The News & Record / June 15, 2009In spite of a move by Virginia officials to slow the process, the Roanoke River Bi-State Commission will begin work in July on a framework for resolving water supply issues that affect both Virginia and North Carolina.
The commission, consisting of legislators and appointees from both states, held its second meeting Friday in Henderson, N.C.
R. Preston Bryant, director of the Virginia Department of Conservation and Recreation, and David K. Paylor, Department of Environmental Quality director, want to put on the brakes on initial efforts of the Roanoke River Basin Bi-State Commission to develop a protocol for resolving inter-state water issues, a DEQ official told the commissioners.
Scott Kudlas, director of Surface and Ground Water Planning at the Virginia Department of Environmental Quality, reported on the high level briefing he gave for Bryant and Paylor.
He said the two department heads want the governors of Virginia and North Carolina to tell the commissioners what they can and can’t include in any bi-state compact before drafting an agreement begins.
“There is an expectation from the executive branch that they would have a large role in creating this process,” he said.
Kudlas characterized the snag as a “short term delay,” but cautioned that expecting action in the last six months of a governor’s term is not likely.
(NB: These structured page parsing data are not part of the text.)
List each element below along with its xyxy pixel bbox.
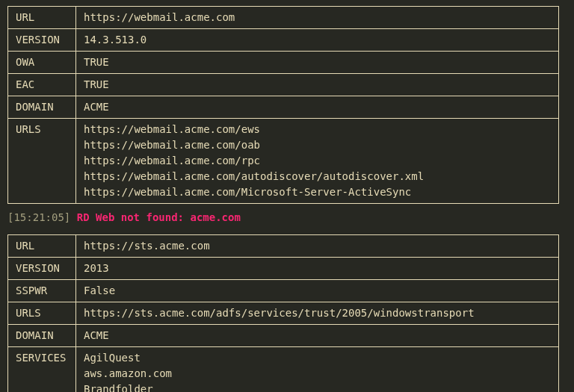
value-line: https://webmail.acme.com/Microsoft-Serve… bbox=[84, 184, 552, 200]
value-line: ACME bbox=[84, 328, 552, 343]
table-row: VERSION14.3.513.0 bbox=[8, 29, 559, 52]
field-key: URL bbox=[8, 7, 76, 29]
field-key: URLS bbox=[8, 119, 76, 204]
value-line: AgilQuest bbox=[84, 350, 552, 366]
field-key: DOMAIN bbox=[8, 96, 76, 119]
table-row: DOMAINACME bbox=[8, 325, 559, 347]
value-line: https://webmail.acme.com/ews bbox=[84, 122, 552, 137]
field-value: https://webmail.acme.com bbox=[76, 7, 559, 29]
field-value: AgilQuestaws.amazon.comBrandfolderUstrea… bbox=[76, 347, 559, 393]
value-line: https://sts.acme.com bbox=[84, 238, 552, 254]
table-row: URLShttps://webmail.acme.com/ewshttps://… bbox=[8, 119, 559, 204]
field-key: DOMAIN bbox=[8, 325, 76, 347]
result-table-webmail: URLhttps://webmail.acme.comVERSION14.3.5… bbox=[7, 6, 559, 204]
table-row: URLhttps://webmail.acme.com bbox=[8, 7, 559, 29]
value-line: ACME bbox=[84, 99, 552, 115]
field-value: https://webmail.acme.com/ewshttps://webm… bbox=[76, 119, 559, 204]
field-value: False bbox=[76, 280, 559, 302]
terminal-output: URLhttps://webmail.acme.comVERSION14.3.5… bbox=[0, 6, 574, 392]
field-key: URLS bbox=[8, 302, 76, 325]
value-line: https://webmail.acme.com bbox=[84, 10, 552, 25]
value-line: https://webmail.acme.com/oab bbox=[84, 137, 552, 153]
field-key: SERVICES bbox=[8, 347, 76, 393]
field-value: TRUE bbox=[76, 74, 559, 96]
value-line: False bbox=[84, 283, 552, 299]
field-value: TRUE bbox=[76, 52, 559, 74]
field-key: SSPWR bbox=[8, 280, 76, 302]
value-line: TRUE bbox=[84, 77, 552, 93]
field-value: https://sts.acme.com/adfs/services/trust… bbox=[76, 302, 559, 325]
field-key: OWA bbox=[8, 52, 76, 74]
table-row: URLShttps://sts.acme.com/adfs/services/t… bbox=[8, 302, 559, 325]
log-line-rdweb: [15:21:05] RD Web not found: acme.com bbox=[0, 207, 574, 228]
field-key: EAC bbox=[8, 74, 76, 96]
result-table-sts: URLhttps://sts.acme.comVERSION2013SSPWRF… bbox=[7, 234, 559, 392]
table-row: VERSION2013 bbox=[8, 258, 559, 280]
value-line: TRUE bbox=[84, 55, 552, 70]
error-message: RD Web not found: acme.com bbox=[77, 211, 241, 223]
table-row: SERVICESAgilQuestaws.amazon.comBrandfold… bbox=[8, 347, 559, 393]
field-value: 14.3.513.0 bbox=[76, 29, 559, 52]
value-line: https://webmail.acme.com/autodiscover/au… bbox=[84, 169, 552, 184]
field-value: ACME bbox=[76, 325, 559, 347]
table-row: URLhttps://sts.acme.com bbox=[8, 235, 559, 258]
value-line: aws.amazon.com bbox=[84, 366, 552, 382]
value-line: 2013 bbox=[84, 261, 552, 276]
field-value: 2013 bbox=[76, 258, 559, 280]
field-key: VERSION bbox=[8, 258, 76, 280]
field-key: VERSION bbox=[8, 29, 76, 52]
value-line: 14.3.513.0 bbox=[84, 32, 552, 48]
value-line: https://webmail.acme.com/rpc bbox=[84, 153, 552, 169]
value-line: Brandfolder bbox=[84, 382, 552, 392]
field-key: URL bbox=[8, 235, 76, 258]
table-row: EACTRUE bbox=[8, 74, 559, 96]
value-line: https://sts.acme.com/adfs/services/trust… bbox=[84, 305, 552, 321]
table-row: SSPWRFalse bbox=[8, 280, 559, 302]
timestamp: [15:21:05] bbox=[7, 211, 70, 223]
table-row: DOMAINACME bbox=[8, 96, 559, 119]
field-value: ACME bbox=[76, 96, 559, 119]
table-row: OWATRUE bbox=[8, 52, 559, 74]
field-value: https://sts.acme.com bbox=[76, 235, 559, 258]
He said the best that could be hoped for would be to work with the incoming governor’s transition team.
Several members of the commission urged him to “encourage them to accelerate the process.”
Work toward an outline for the protocol will continue quietly and informally.
Gene Addesso, vice president of the Roanoke River Basin Association, is organizing a committee to brainstorm.
He said the small, informal committee of commission members and staff, as well an expert from Virginia Tech and one from North Carolina, will get to work in July.
“I had hoped that Scott Kudlas would be able to serve on the ad hoc committee, but, if as he indicated at the meeting he is not going to be able to do so, we will move ahead without him,” Addesso said following the Friday meeting.
Addesso said the U.S. Army Corps of Engineers, which has in hand a six year-old water allocation request from the City of Raleigh, wants the two states to give it guidance on how to deal with watersheds that serve two states.
Responding to a question from commission member John Field of Clarksville, Allen Pinar of the Corps said:
“If an applicant has an urgent request, they would have the right to speak to the chief,” he said.
That said, he added:
“We welcome any guidance we can set. If the states can together and decided what to do with the remaining Kerr Reservoir allocation or whether we need to look at reallocating the balance, that would be looked on very favorably.”
The commissioners also heard an update from Tom Fransen of the N.C. Department of the Environment and Natural Resources, on a request from the Henderson-based Kerr Lake Regional Water System for a permit to withdraw more water and transfer it to the Tar and Neuse River Basins.
A series of public hearings and a public comment period has recently been completed on that request.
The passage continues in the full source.